Big Brother is dead. This is terrific news – particularly if you’re one of those morbid hacks who specialise in articles lamenting ‘the excessive trivialisation of our culture’. Even now the long dreary ‘think-pieces’ are being commissioned for the Sunday papers. We all know what they’ll say. Big Brother (born 2000, died 2010, RIP) is responsible for creating the great scourge of modern culture, the noodle-brained, cross-eyed, half-witted celebrity. The ‘bad’ celebrity, in other words, of whom Jade Goody, (a BB graduate) is the outstanding examplar. Jade Goody will be contrasted – amidst much weeping and rending of garments – with the Platonic ideal of the ‘good celebrity’, the late Kenneth Clarke whose series ‘Civilisation’ is often cited as a paragon of TV excellence.
But Ken and Jade have more in common than meets the eye.
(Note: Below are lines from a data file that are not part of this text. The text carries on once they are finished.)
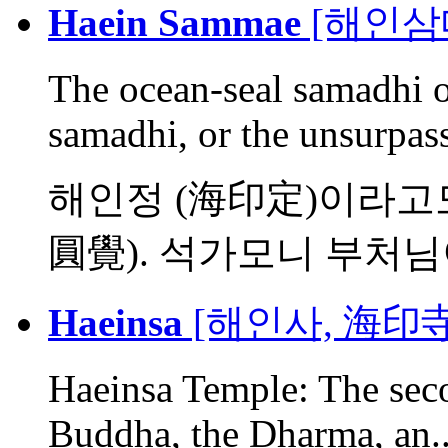
Haein Sammae
[해인삼
The ocean-seal samadhi o
samadhi, or the unsurpass
해인정 (海印定)이라고도
圓覺). 석가모니 부처님이 
Haeinsa
[해인사, 海印寺
Haeinsa Temple: The sec
Buddha, the Dharma, an..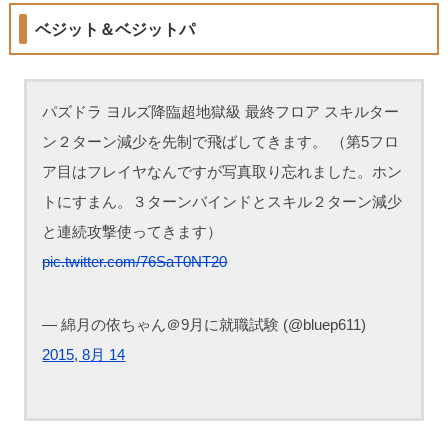
ベジット＆ベジットパ
パズドラ ヨルズ降臨超地獄級 最終フロア スキルター
ン２ターン減少を先制で飛ばしてきます。 （第5フロ
ア目はフレイヤなんですが写真取り忘れました。ホン
トにすまん。３ターンバインドとスキル２ターン減少
と連続攻撃使ってきます）
pic.twitter.com/76SaT0NT20
— 綿月の依ちゃん＠9月に就職試験 (@bluep611)
2015, 8月 14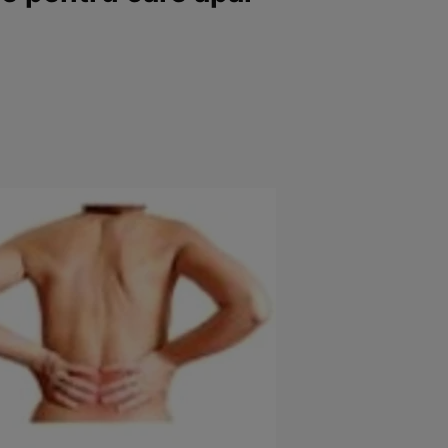
e
Psiho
To me, in fact, they’re identical. They filled up a corner of the living room with unexceptional twaddle. That’s all they achieved, all they were capable of. I’ve watched Clarke’s series, ‘Civilisation’. I’ve read the book too. In fact I watched the series twice and I can’t remember any of it. Not a word. Not a syllable. Not a single detail. I don’t find this remotely surprising. Nor can I remember a single detail from any of the shows made by his lauded successors Simon Schama and the angry one in tweed suits who looks as if he’s sitting on a spike.
The reason I can’t remember anything from these shows is simple. They’re TV shows and TV is a zero-recall medium. In the days when television was young its creators imagined it might be an educational instrument. Now we know better. Television has educated us in the limits of television. It turns out to be about as educational as a hearth-fire: it absorbs exactly that sum of our attention as is going spare anyway.
If you find TV excessively trivial, you’re right. And when you want something excessively trivial, there it is. When you want something better turn it off, read Milton, listen to a symphony, enjoy a landscape. Better still, write a symphony or paint a landscape. Our culture is excessively trivial only to the excessively trivial. If you drink a pint of Guinness without lifting the glass all you’ll taste is froth. Lift the glass.